Using Constraints in Animation
Constraints are a way to control an object’s properties (its location/rotation/scale), using either plain static values (like the “limit” ones), or (an)other object(s), called “targets” (like e.g. the “copy” ones).
Even though these constraints might be useful in static projects, their main usage is obviously in animation. There are two different aspects in constraints’ animation:
- You can control an object’s animation through the targets used by its constraints (this is a form of indirect animation).
- You can animate some constraints’ settings, in the Constraint Ipo type datablocks – well, this is in fact a quite limited feature, as we will see below…
Controlling Animation with Constraints
This applies only to constraints using target(s). Indeed, these targets can then control the constraint’s owner’s properties, and hence, animating the targets will indirectly animate the owner.
This indirect “constraint” animation can be very simple, like for example with the Copy Location constraint, where the owner object will simply copy the location of its target (with an optional constant offset). But you can also have very complex behaviors, like when using the Action constraint, which is a sort of Ipo driver for actions!
We should also mention the classical Child Of constraint, which creates parent/child relationship. These relationships indeed imply indirect animation (as transforming the parent affects by default all its children). But the Child Of constraint is also very important, as it allows you to parent your objects to bones, and hence use armatures to animate them!
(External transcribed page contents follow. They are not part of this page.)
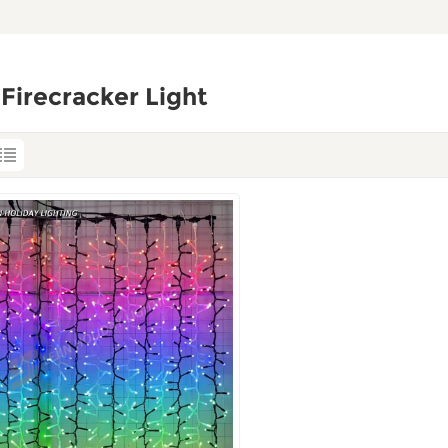
Firecracker Light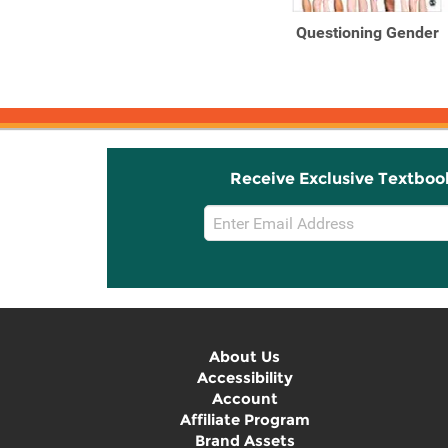
Questioning Gender
Receive Exclusive Textboo
Email
Sign
Up
About Us
Accessibility
Account
Affiliate Program
Brand Assets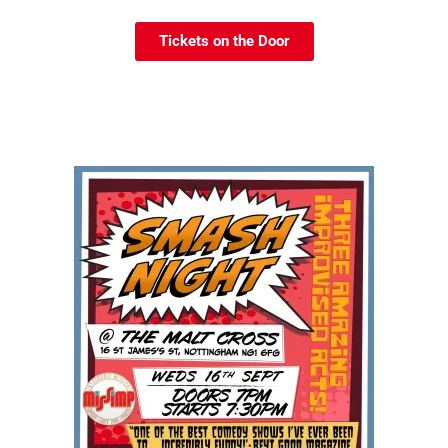
Tickets on the Door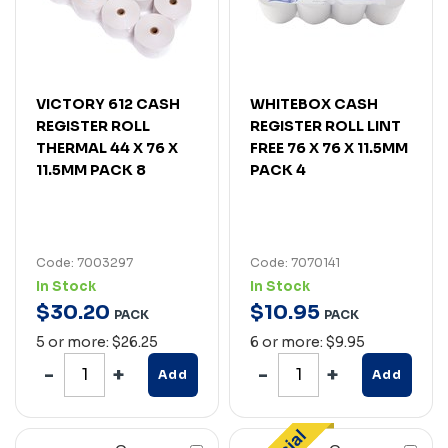
VICTORY 612 CASH
WHITEBOX CASH
REGISTER ROLL
REGISTER ROLL LINT
THERMAL 44 X 76 X
FREE 76 X 76 X 11.5MM
11.5MM PACK 8
PACK 4
Code: 7003297
Code: 7070141
In Stock
In Stock
$
30
.
20
$
10
.
95
PACK
PACK
5 or more: $26.25
6 or more: $9.95
Add
Add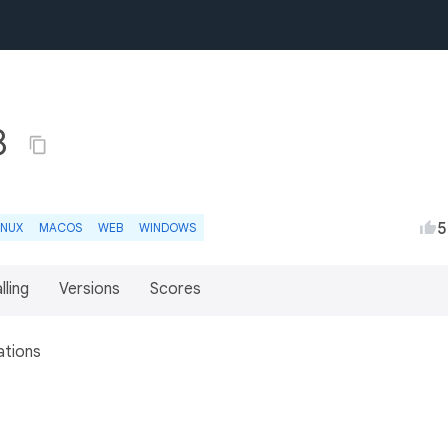
8
5
INUX
MACOS
WEB
WINDOWS
lling
Versions
Scores
ations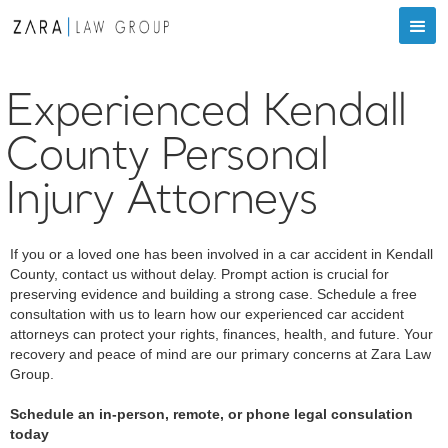
Experienced Kendall
County Personal
Injury Attorneys
If you or a loved one has been involved in a car accident in Kendall
County, contact us without delay. Prompt action is crucial for
preserving evidence and building a strong case. Schedule a free
consultation with us to learn how our experienced car accident
attorneys can protect your rights, finances, health, and future. Your
recovery and peace of mind are our primary concerns at Zara Law
Group.
Schedule an in-person, remote, or phone legal consulation
today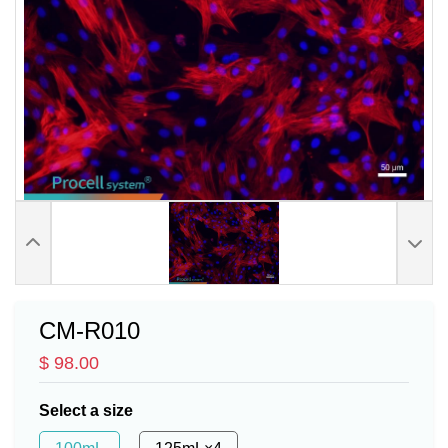
CM-R010
$ 98.00
Select a size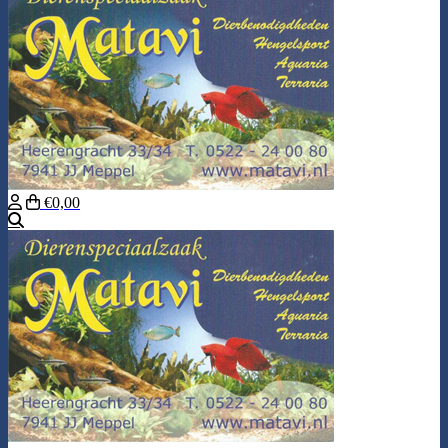
€0,00
Search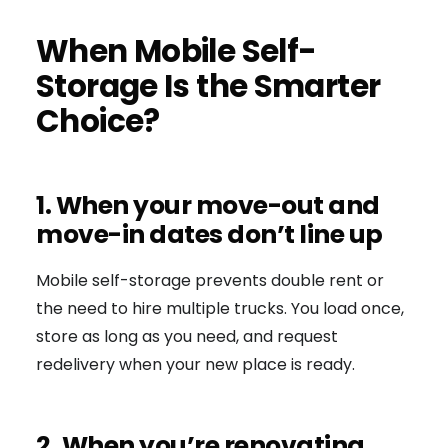
When Mobile Self-
Storage Is the Smarter
Choice?
1. When your move-out and
move-in dates don’t line up
Mobile self-storage prevents double rent or
the need to hire multiple trucks. You load once,
store as long as you need, and request
redelivery when your new place is ready.
2. When you’re renovating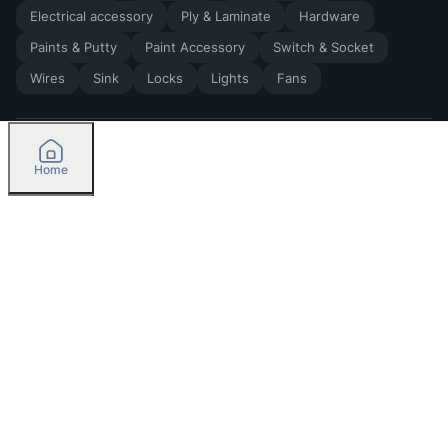
Electrical accessory
Ply & Laminate
Hardware
Paints & Putty
Paint Accessory
Switch & Socket
Wires
Sink
Locks
Lights
Fans
Home
2026
by Madoverbuilding AI Private Limited
Credit
Categories
Please select delivery location
Orders
Currently delivering only in Bengaluru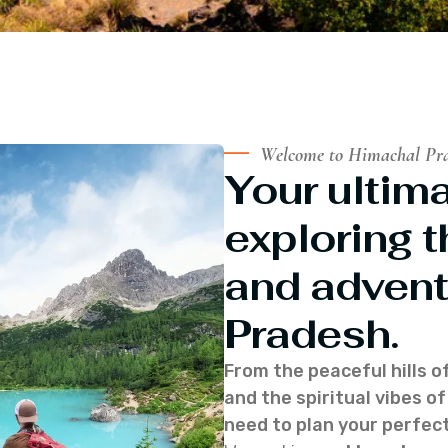
Welcome to Himachal Pr
Your ultima
exploring t
and advent
Pradesh.
From the peaceful hills o
and the spiritual vibes 
need to plan your perfect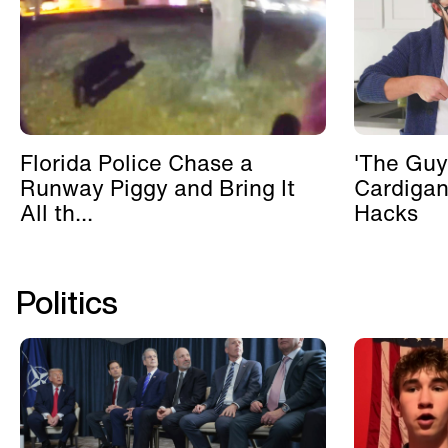
Florida Police Chase a
'The Guy
Runway Piggy and Bring It
Cardigan
All th...
Hacks
Politics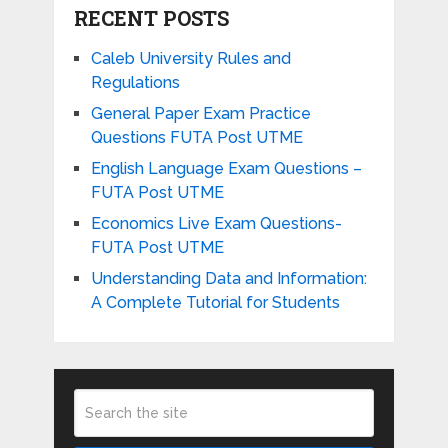
RECENT POSTS
Caleb University Rules and
Regulations
General Paper Exam Practice
Questions FUTA Post UTME
English Language Exam Questions –
FUTA Post UTME
Economics Live Exam Questions-
FUTA Post UTME
Understanding Data and Information:
A Complete Tutorial for Students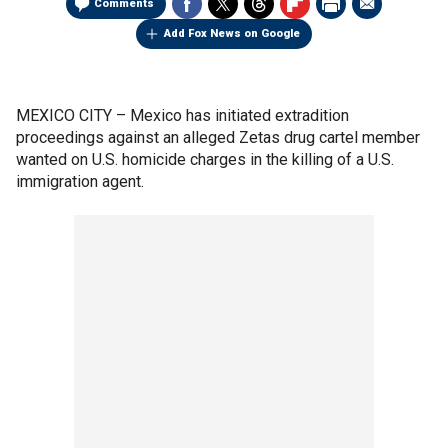
Comments
Add Fox News on Google
MEXICO CITY –
Mexico has initiated extradition
proceedings against an alleged Zetas drug cartel member
wanted on U.S. homicide charges in the killing of a U.S.
immigration agent.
Back to our simple Copy Location example, you can have two different behaviors of this constraint:
- When its Offset button is disabled (the default), the location of the owner is “absolutely” controlled by the constraint’s target, which means nothing (except other constraints below in the stack…) will be able to control the owner’s position. Not even the object’s Ipo curves.
- However, when the Offset button is enabled, the location of the owner is “relatively” controlled by the constraint’s target. This means that location’s properties of the owner are offset from the location of the target. And these owner’s location properties can be controlled e.g. by its Loc… Ipo curves (or actions, or NLA…)!
Let’s use the Copy Location constraint and its Offset button. For example, you can make your owner (let’s call it
moon) describe perfect circles centered on the
(0.0, 0.0, 0.0) point (using e.g. pydriven LocX/LocY Ipo curves, see this example), and then make it copy the location of a target (called, I don’t know…
earth, for example) – with the Offset button enabled. Congratulation, you just modeled a satellite in a (simplified) orbit around its planet… Just do the same thing with its planet around its star (which you might call
sun, what do you think?), and why not, for the star around its galaxy…
Here is a small animation of a “solar” system created using (among a few others) the technique described above:
Note that the this “solar” system is not realistic at all (wrong scale, the “earth” is rotating in the wrong direction around the “sun”, …).
You can File:ManAnimationTechsUsingConstraintsExSolarSys.blend the .blend file used to create this animation.
Animating Constraints Influence
More “classically”, you can also animate a few properties of each constraint using Ipo curves. They have their own Ipo datablock type, named Constraint.
You only have two Ipo curves (see also this page):
- You can animate the Influence of a constraint. This is the most useful Ipo! For example, in the “solar system” example above, I used it to first stick the camera to the “moon”, then to the “earth”, and finally to nothing, using two Copy Location constraints with Offset set, and their Influence cross-fading together…
- More anecdotal, you can also, for some constraints using an armature’s bone as target, animate where along this bone (between root and tip) lays the real target point (0.0 means “full-root”, and 1.0, “full-tip”).